ST. LOUIS – Tonight with the Sharks 2-0 win over the St. Louis Blues at Scottrade Center, Sharks Head Coach Ron Wilson won his 193rd game behind the San Jose bench, eclipsing the franchise mark of 192 wins previously set by Darryl Sutter.
Hired by San Jose on Dec. 4, 2002, Wilson has posted a 193-132-43 record in 368 NHL games with the Sharks and his .583 points percentage is tops in franchise history.
The past two seasons have been full of milestones for Coach Wilson.
On March 18, 2007 at Colorado, Wilson became just the 13th head coach in NHL history to reach the 1,000-game plateau.
On Feb. 9, 2008 vs. Nashville, he became just the 11th coach in National Hockey League history to reach the 500-win plateau.
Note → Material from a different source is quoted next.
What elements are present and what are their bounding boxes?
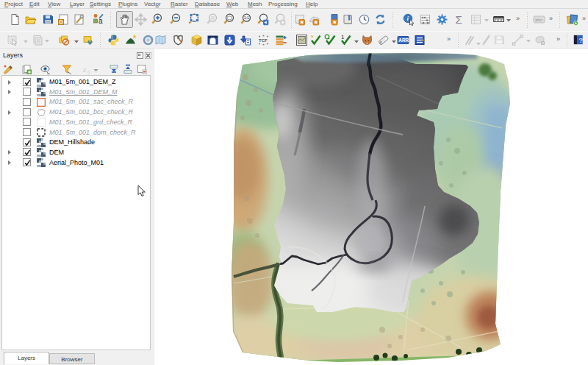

Currently, Wilson sits in sole possession of ninth place on the NHL’s all-time coaches’ wins list with 505 wins.
Named as an assistant coach for the 2008 NHL All-Star Game in Atlanta, Wilson is fourth among active NHL coaches in games coached and wins, behind only Mike Kennan, Bryan Murray and Jacques Martin.
In 1,074 NHL games with Anaheim, Washington and San Jose, he has a 505-444-125 record.
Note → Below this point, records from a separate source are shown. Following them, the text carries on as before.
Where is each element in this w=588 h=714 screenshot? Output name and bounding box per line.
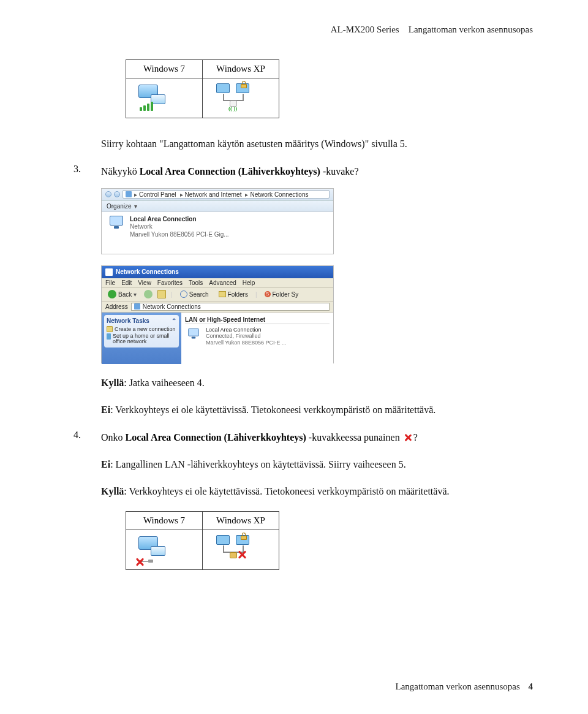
crumb-network-connections: Network Connections bbox=[250, 191, 308, 198]
side-item-home-network: Set up a home or small office network bbox=[113, 333, 176, 346]
os-win7-icon-cell bbox=[126, 78, 203, 118]
menu-advanced: Advanced bbox=[209, 279, 236, 286]
collapse-icon: ⌃ bbox=[172, 317, 176, 324]
kylla4-text: : Verkkoyhteys ei ole käytettävissä. Tie… bbox=[124, 486, 449, 496]
step3-ei: Ei: Verkkoyhteys ei ole käytettävissä. T… bbox=[101, 403, 533, 417]
back-icon bbox=[105, 191, 111, 197]
menu-help: Help bbox=[243, 279, 255, 286]
os-windowsxp-cell: Windows XP bbox=[203, 512, 279, 530]
red-x-icon bbox=[404, 433, 412, 442]
red-x-icon bbox=[135, 557, 145, 567]
xp-connection-sub2: Marvell Yukon 88E8056 PCI-E ... bbox=[206, 340, 286, 346]
network-icon-win7-disabled bbox=[135, 535, 172, 564]
address-label: Address bbox=[105, 303, 128, 310]
os-windowsxp-cell: Windows XP bbox=[203, 60, 279, 78]
footer-page-number: 4 bbox=[529, 682, 533, 691]
folders-icon bbox=[219, 291, 226, 297]
os-table-bottom: Windows 7 Windows XP bbox=[126, 511, 279, 570]
step4-suffix: ? bbox=[413, 432, 418, 442]
step-3: 3. Näkyykö Local Area Connection (Lähive… bbox=[74, 164, 533, 180]
step-number: 3. bbox=[74, 164, 101, 180]
series-label: AL-MX200 Series bbox=[331, 25, 399, 34]
connection-sub1: Network bbox=[130, 223, 229, 231]
step3-bold: Local Area Connection (Lähiverkkoyhteys) bbox=[140, 166, 320, 177]
ei-label: Ei bbox=[101, 404, 110, 415]
toolbar-folders: Folders bbox=[228, 291, 248, 298]
up-folder-icon bbox=[157, 290, 166, 298]
os-windows7-cell: Windows 7 bbox=[126, 512, 203, 530]
menu-tools: Tools bbox=[189, 279, 203, 286]
kylla4-label: Kyllä bbox=[101, 486, 124, 496]
toolbar-back: Back bbox=[118, 291, 132, 298]
os-table-top: Windows 7 Windows XP (( )) bbox=[126, 59, 279, 118]
kylla-label: Kyllä bbox=[101, 378, 124, 388]
menu-view: View bbox=[138, 279, 151, 286]
window-title: Network Connections bbox=[116, 268, 179, 275]
screenshot-winxp-network-connections: Network Connections File Edit View Favor… bbox=[101, 265, 533, 363]
screenshot-win7-network-connections: ▸Control Panel ▸Network and Internet ▸Ne… bbox=[101, 188, 533, 254]
step3-text-suffix: -kuvake? bbox=[320, 166, 359, 177]
footer-text: Langattoman verkon asennusopas bbox=[395, 682, 519, 691]
os-winxp-icon-cell: (( )) bbox=[203, 78, 279, 118]
ei-text: : Verkkoyhteys ei ole käytettävissä. Tie… bbox=[110, 404, 435, 415]
ei4-text: : Langallinen LAN -lähiverkkoyhteys on k… bbox=[110, 459, 406, 469]
connection-icon bbox=[108, 216, 125, 233]
sync-icon: S bbox=[265, 291, 271, 297]
step-4: 4. Onko Local Area Connection (Lähiverkk… bbox=[74, 430, 533, 446]
xp-connection-name: Local Area Connection bbox=[206, 327, 286, 333]
step4-prefix: Onko bbox=[101, 432, 126, 442]
lock-icon bbox=[241, 81, 248, 88]
page-footer: Langattoman verkon asennusopas 4 bbox=[395, 682, 533, 692]
network-icon-winxp: (( )) bbox=[211, 82, 254, 114]
doc-title-label: Langattoman verkon asennusopas bbox=[409, 25, 533, 34]
lock-icon bbox=[241, 533, 248, 540]
address-value: Network Connections bbox=[143, 303, 201, 310]
connection-name: Local Area Connection bbox=[130, 216, 229, 224]
step4-bold: Local Area Connection (Lähiverkkoyhteys) bbox=[126, 432, 306, 442]
red-x-icon bbox=[237, 550, 247, 560]
menu-file: File bbox=[105, 279, 115, 286]
side-item-new-connection: Create a new connection bbox=[115, 326, 176, 332]
kylla-text: : Jatka vaiheeseen 4. bbox=[124, 378, 205, 388]
network-icon-winxp-disabled bbox=[211, 534, 254, 566]
page-header: AL-MX200 Series Langattoman verkon asenn… bbox=[74, 25, 533, 35]
crumb-network-internet: Network and Internet bbox=[185, 191, 242, 198]
forward-icon bbox=[114, 191, 120, 197]
step4-ei: Ei: Langallinen LAN -lähiverkkoyhteys on… bbox=[101, 457, 533, 472]
folder-icon bbox=[126, 191, 132, 197]
menu-favorites: Favorites bbox=[157, 279, 183, 286]
chevron-down-icon: ▾ bbox=[134, 203, 137, 210]
section-header: LAN or High-Speed Internet bbox=[185, 316, 330, 324]
step4-mid: -kuvakkeessa punainen bbox=[306, 432, 402, 442]
connection-icon bbox=[187, 328, 200, 341]
organize-label: Organize bbox=[107, 203, 132, 210]
os-win7-icon-cell bbox=[126, 530, 203, 570]
forward-icon bbox=[144, 290, 153, 298]
new-connection-icon bbox=[107, 326, 113, 332]
network-icon-win7 bbox=[135, 83, 172, 113]
home-network-icon bbox=[107, 333, 111, 340]
menu-edit: Edit bbox=[121, 279, 132, 286]
ei4-label: Ei bbox=[101, 459, 110, 469]
wireless-signal-icon: (( )) bbox=[228, 105, 237, 112]
toolbar-foldersy: Folder Sy bbox=[273, 291, 299, 298]
os-windows7-cell: Windows 7 bbox=[126, 60, 203, 78]
search-icon bbox=[180, 291, 187, 298]
jump-instruction: Siirry kohtaan "Langattoman käytön asetu… bbox=[101, 137, 533, 151]
address-icon bbox=[134, 303, 140, 310]
back-icon bbox=[108, 290, 116, 298]
crumb-control-panel: Control Panel bbox=[139, 191, 176, 198]
xp-connection-sub1: Connected, Firewalled bbox=[206, 333, 286, 340]
step3-text-prefix: Näkyykö bbox=[101, 166, 140, 177]
connection-sub2: Marvell Yukon 88E8056 PCI-E Gig... bbox=[130, 231, 229, 239]
toolbar-search: Search bbox=[189, 291, 209, 298]
step4-kylla: Kyllä: Verkkoyhteys ei ole käytettävissä… bbox=[101, 484, 533, 499]
step-number: 4. bbox=[74, 430, 101, 446]
step3-kylla: Kyllä: Jatka vaiheeseen 4. bbox=[101, 376, 533, 390]
os-winxp-icon-cell bbox=[203, 530, 279, 570]
side-panel-header: Network Tasks bbox=[107, 317, 149, 324]
window-icon bbox=[105, 268, 113, 276]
In his first full three seasons behind the Sharks bench, Wilson led the team to its first appearance in the Western Conference Finals against the Calgary Flames in 2003-04 and advanced to the Western Conference Semifinals in 2005-06 and 2006-07.
In 2003-04, Wilson was named runner-up for the Jack Adams Trophy and was named “Best Coach” by The Hockey News.
Under his guidance, several players have blossomed to earn major NHL awards, including Joe Thornton
(2006 Hart Memorial Trophy and Art Ross Trophy), Jonathan Cheechoo (2006 Maurice “Rocket” Richard Trophy), Olaf Kolzig (2000 Vezina Trophy with Washington), Paul Kariya (1996 and 1997 Lady Byng Memorial Trophy with Anaheim). Runners up for major NHL awards included: Teemu Selanne (1997 Art Ross Trophy, 1997 and 1998 Lady Byng Memorial Trophy) and Paul Kariya (1997 Hart Memorial Trophy).
Internationally, Wilson has been selected by the United States to lead the Olympic Hockey team in 1998, the World Cup of Hockey in 1996 (gold medal) and 2004 (silver medal) and the World Championships in 1994 and 1996 (bronze medal).
He led the Washington Capitals to the Stanley Cup Finals in 1998.